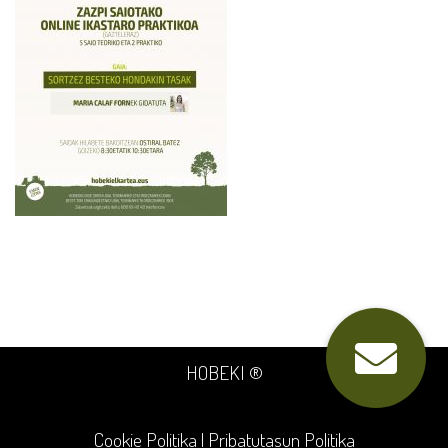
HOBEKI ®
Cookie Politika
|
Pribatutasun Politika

==

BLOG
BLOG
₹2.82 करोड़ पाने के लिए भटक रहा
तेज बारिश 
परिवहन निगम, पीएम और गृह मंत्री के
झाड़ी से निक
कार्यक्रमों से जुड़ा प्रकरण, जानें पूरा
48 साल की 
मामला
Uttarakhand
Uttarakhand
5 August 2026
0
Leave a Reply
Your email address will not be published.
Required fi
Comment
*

● **Your objective**
Report how many lines of the records above contain the word "Politika", and give only that number.

● **Answer to the problem**
2